→ **REQUIREMENT**: Return each line below holding the string "Biologics".

→ **Saved entries**:
----------

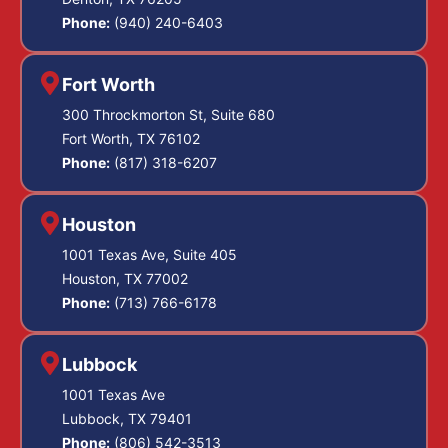
Phone:
(940) 240-6403
Fort Worth
300 Throckmorton St, Suite 680
Fort Worth, TX 76102
Phone:
(817) 318-6207
Houston
1001 Texas Ave, Suite 405
Houston, TX 77002
Phone:
(713) 766-6178
Lubbock
1001 Texas Ave
Lubbock, TX 79401
Phone:
(806) 542-3513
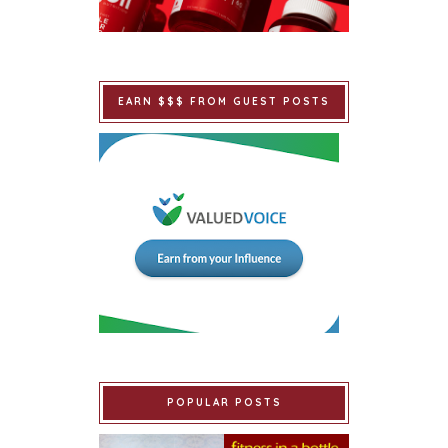
EARN $$$ FROM GUEST POSTS
POPULAR POSTS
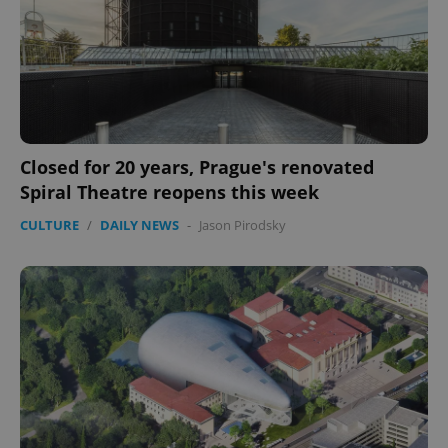
Closed for 20 years, Prague's renovated
Spiral Theatre reopens this week
CULTURE
/
DAILY NEWS
-
Jason Pirodsky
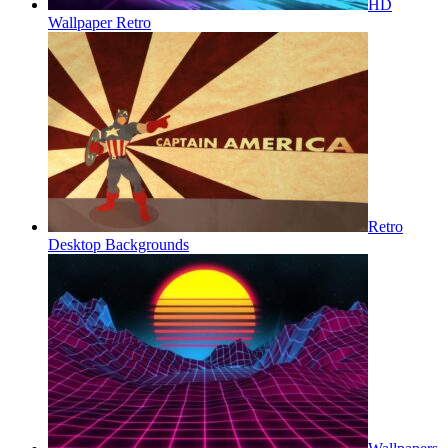
HD
Wallpaper Retro
Retro
Desktop Backgrounds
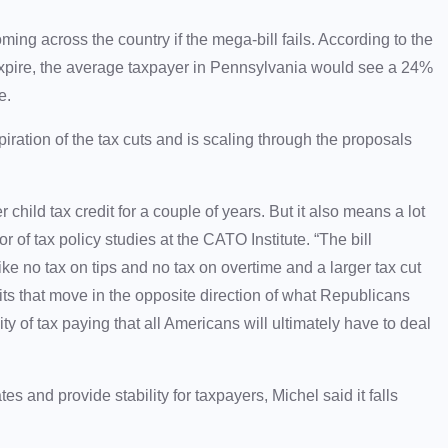
ing across the country if the mega-bill fails. According to the
xpire, the average taxpayer in Pennsylvania would see a 24%
ke.
piration of the tax cuts and is scaling through the proposals
r child tax credit for a couple of years. But it also means a lot
 of tax policy studies at the CATO Institute. “The bill
e no tax on tips and no tax on overtime and a larger tax cut
ts that move in the opposite direction of what Republicans
y of tax paying that all Americans will ultimately have to deal
es and provide stability for taxpayers, Michel said it falls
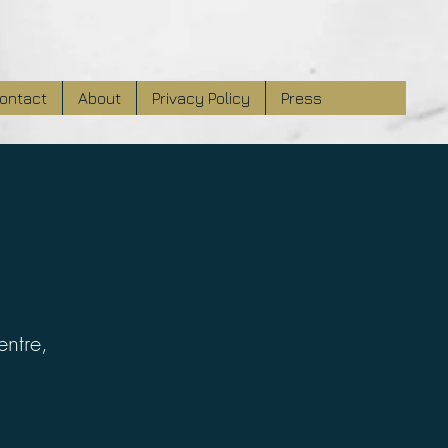
ontact
About
Privacy Policy
Press
entre,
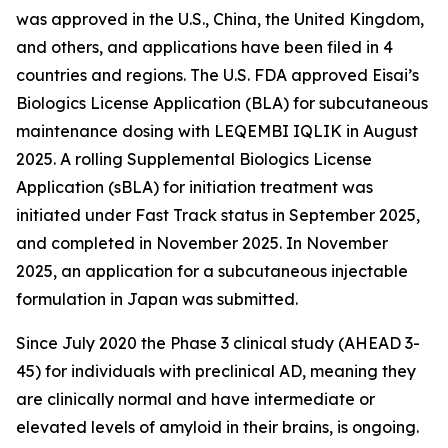
was approved in the U.S., China, the United Kingdom,
and others, and applications have been filed in 4
countries and regions. The U.S. FDA approved Eisai’s
Biologics License Application (BLA) for subcutaneous
maintenance dosing with LEQEMBI IQLIK in August
2025. A rolling Supplemental Biologics License
Application (sBLA) for initiation treatment was
initiated under Fast Track status in September 2025,
and completed in November 2025. In November
2025, an application for a subcutaneous injectable
formulation in Japan was submitted.
Since July 2020 the Phase 3 clinical study (AHEAD 3-
45) for individuals with preclinical AD, meaning they
are clinically normal and have intermediate or
elevated levels of amyloid in their brains, is ongoing.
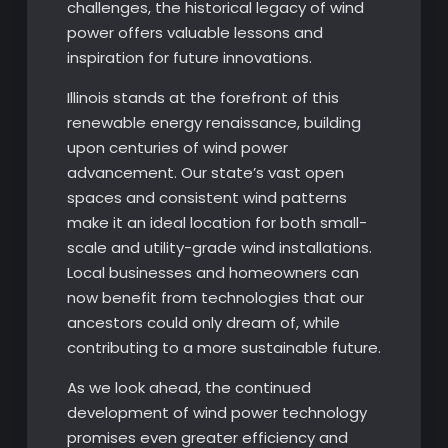
challenges, the historical legacy of wind
power offers valuable lessons and
inspiration for future innovations.
Illinois stands at the forefront of this
renewable energy renaissance, building
upon centuries of wind power
advancement. Our state’s vast open
spaces and consistent wind patterns
make it an ideal location for both small-
scale and utility-grade wind installations.
Local businesses and homeowners can
now benefit from technologies that our
ancestors could only dream of, while
contributing to a more sustainable future.
As we look ahead, the continued
development of wind power technology
promises even greater efficiency and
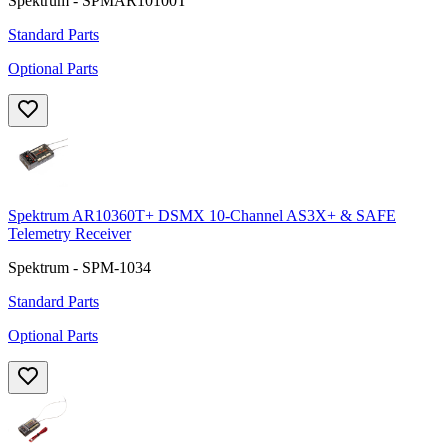
Spektrum - SPMAR10100T
Standard Parts
Optional Parts
Spektrum AR10360T+ DSMX 10-Channel AS3X+ & SAFE
Telemetry Receiver
Spektrum - SPM-1034
Standard Parts
Optional Parts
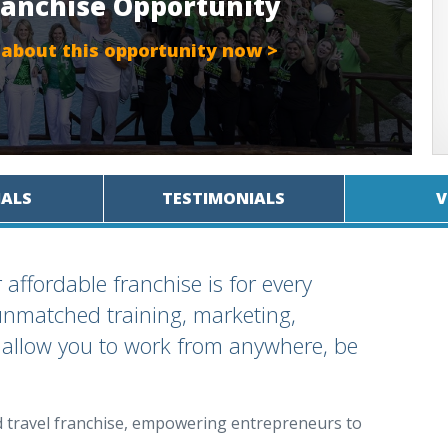
ranchise Opportunity
 about this opportunity now >
IALS
TESTIMONIALS
V
 affordable franchise is for every
r unmatched training, marketing,
 allow you to work from anywhere, be
d travel franchise, empowering entrepreneurs to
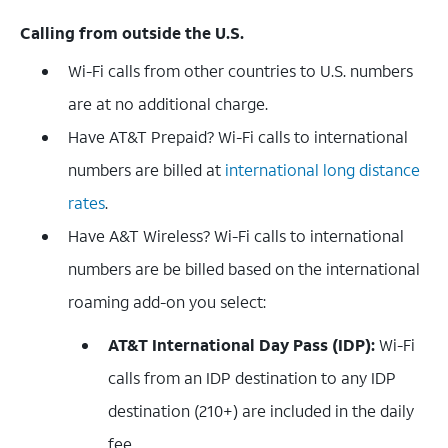
Calling from outside the U.S.
Wi-Fi calls from other countries to U.S. numbers
are at no additional charge.
Have AT&T Prepaid? Wi-Fi calls to international
numbers are billed at
international long distance
rates
.
Have A&T Wireless? Wi-Fi calls to international
numbers are be billed based on the international
roaming add-on you select:
AT&T International Day Pass (IDP):
Wi-Fi
calls from an IDP destination to any IDP
destination (210+) are included in the daily
fee.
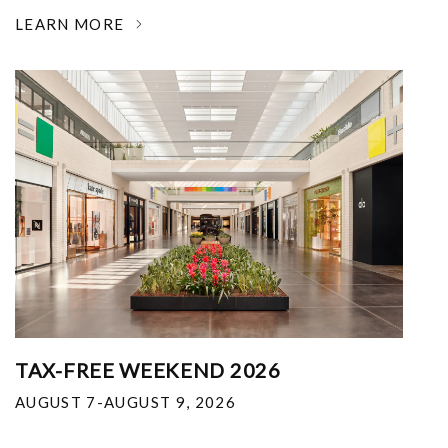
LEARN MORE
TAX-FREE WEEKEND 2026
AUGUST 7-AUGUST 9, 2026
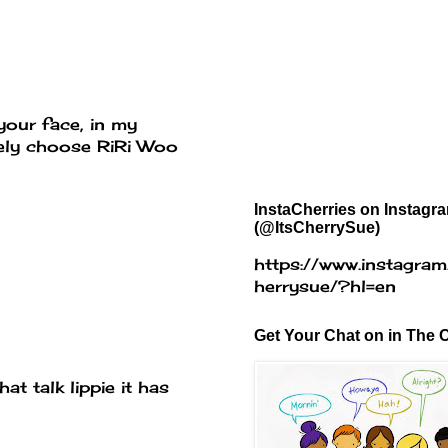
your face, in my
itely choose RiRi Woo
InstaCherries on Instagr
(@ItsCherrySue)
https://www.instagram
herrysue/?hl=en
Get Your Chat on in The C
at talk lippie it has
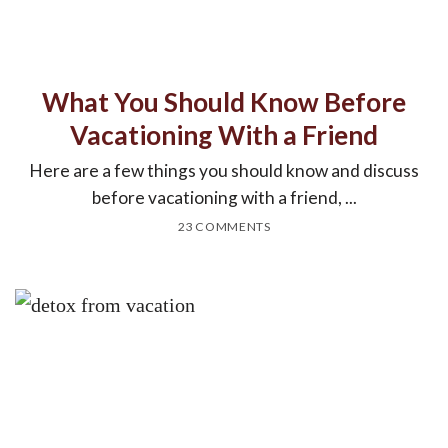
What You Should Know Before
Vacationing With a Friend
Here are a few things you should know and discuss
before vacationing with a friend, ...
23 COMMENTS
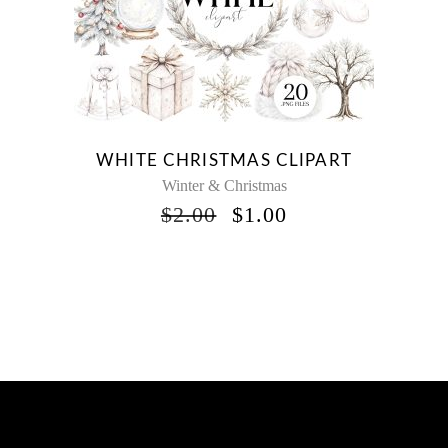
WHITE CHRISTMAS CLIPART
Winter & Christmas
ORIGINAL
CURRENT
$
2.00
$
1.00
PRICE
PRICE
WAS:
IS:
$2.00.
$1.00.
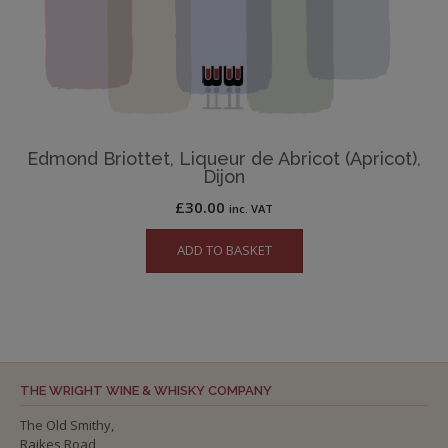
Edmond Briottet, Liqueur de Abricot (Apricot),
Dijon
£
30.00
inc. VAT
ADD TO BASKET
THE WRIGHT WINE & WHISKY COMPANY
The Old Smithy,
Raikes Road,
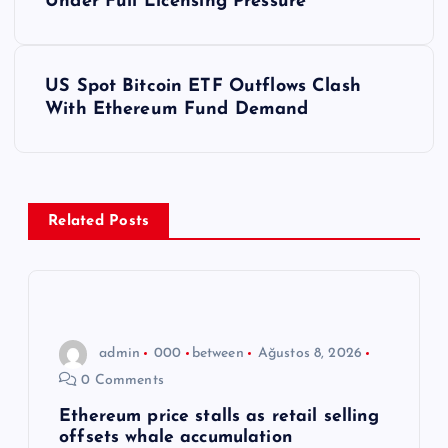
a
Under Full Licensing Pressure
z
US Spot Bitcoin ETF Outflows Clash
ı
With Ethereum Fund Demand
g
e
Related Posts
z
i
n
admin
000
between
Ağustos 8, 2026
0 Comments
m
Ethereum price stalls as retail selling
offsets whale accumulation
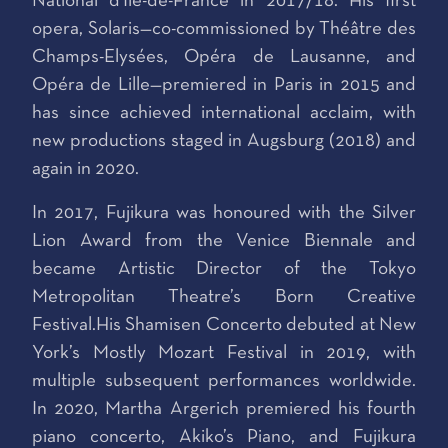
National d'Île-de-France in 2017/18. His first
opera, Solaris—co-commissioned by Théâtre des
Champs-Elysées, Opéra de Lausanne, and
Opéra de Lille—premiered in Paris in 2015 and
has since achieved international acclaim, with
new productions staged in Augsburg (2018) and
again in 2020.
In 2017, Fujikura was honoured with the Silver
Lion Award from the Venice Biennale and
became Artistic Director of the Tokyo
Metropolitan Theatre’s Born Creative
Festival.His Shamisen Concerto debuted at New
York’s Mostly Mozart Festival in 2019, with
multiple subsequent performances worldwide.
In 2020, Martha Argerich premiered his fourth
piano concerto, Akiko’s Piano, and Fujikura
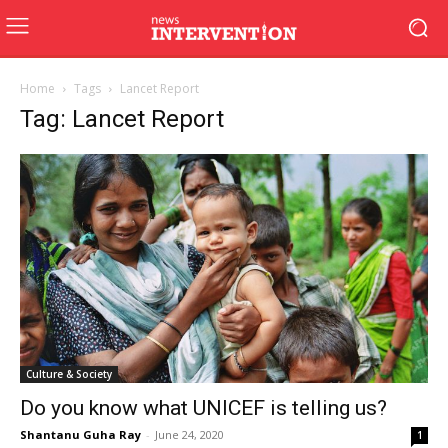
Home
Tags
Lancet Report
Tag: Lancet Report
Culture & Society
Do you know what UNICEF is telling us?
Shantanu Guha Ray
-
June 24, 2020
1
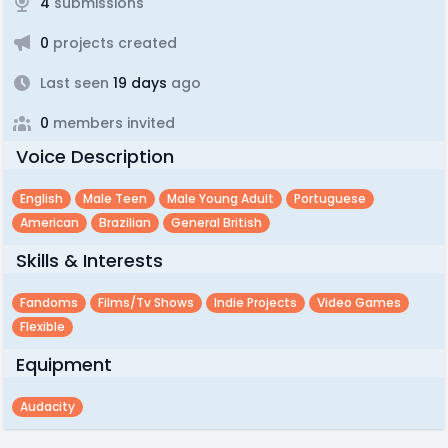
4
submissions
0
projects created
Last seen
19 days
ago
0
members invited
Voice Description
English
Male Teen
Male Young Adult
Portuguese
American
Brazilian
General British
Skills & Interests
Fandoms
Films/tv Shows
Indie Projects
Video Games
Flexible
Equipment
Audacity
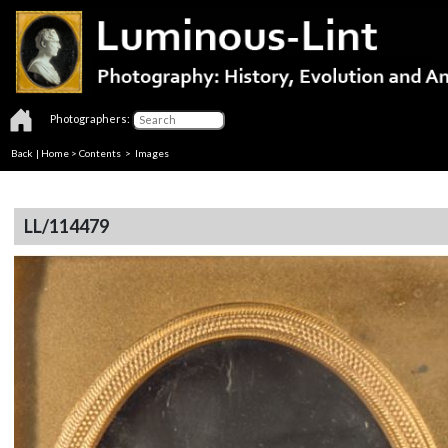
Photographers:
Back
|
Home
>
Contents
> Images
LL/114479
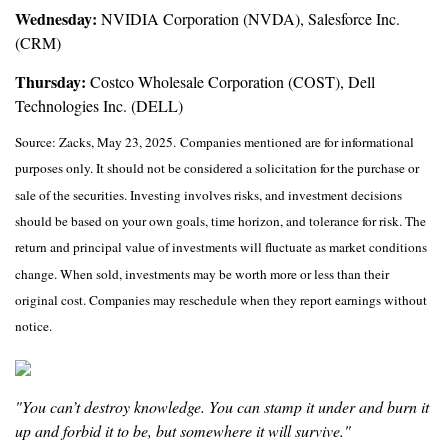
Wednesday:
NVIDIA Corporation (NVDA), Salesforce Inc.
(CRM)
Thursday:
Costco Wholesale Corporation (COST), Dell
Technologies Inc. (DELL)
Source: Zacks, May
23
, 2025.
Companies mentioned are for informational
purposes only. It should not be considered a solicitation for the purchase or
sale of the securities. Investing involves risks, and investment decisions
should be based on your own goals, time horizon, and tolerance for risk. The
return and principal value of investments will fluctuate as market conditions
change. When sold, investments may be worth more or less than their
original cost. Companies may reschedule when they report earnings without
notice.
"You can’t destroy knowledge. You can stamp it under and burn it
up and forbid it to be, but somewhere it will survive."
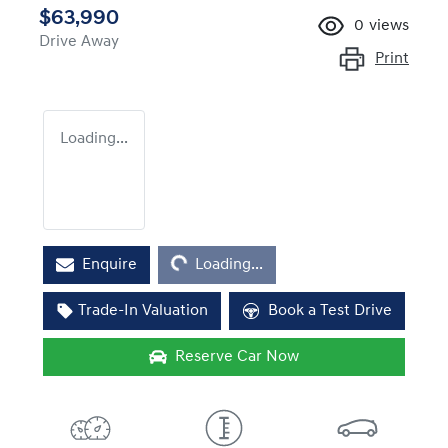
$63,990
0
views
Drive Away
Print
Loading...
Loading...
Enquire
Loading...
Trade-In Valuation
Book a Test Drive
Reserve Car Now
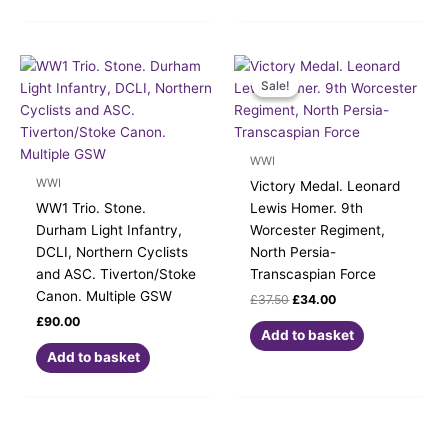
Original
Current
price
price
Sale!
Sale!
was:
is:
£37.50.
£34.00.
WWI
WWI
Victory Medal. Leonard
WW1 Trio. Stone.
Lewis Homer. 9th
Durham Light Infantry,
Worcester Regiment,
DCLI, Northern Cyclists
North Persia-
and ASC. Tiverton/Stoke
Transcaspian Force
Canon. Multiple GSW
£
37.50
£
34.00
£
90.00
Add to basket
Add to basket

----------

→ **YOUR SOLUTION**:
Biologics License Application (BLA) for subcutaneous
2025. A rolling Supplemental Biologics License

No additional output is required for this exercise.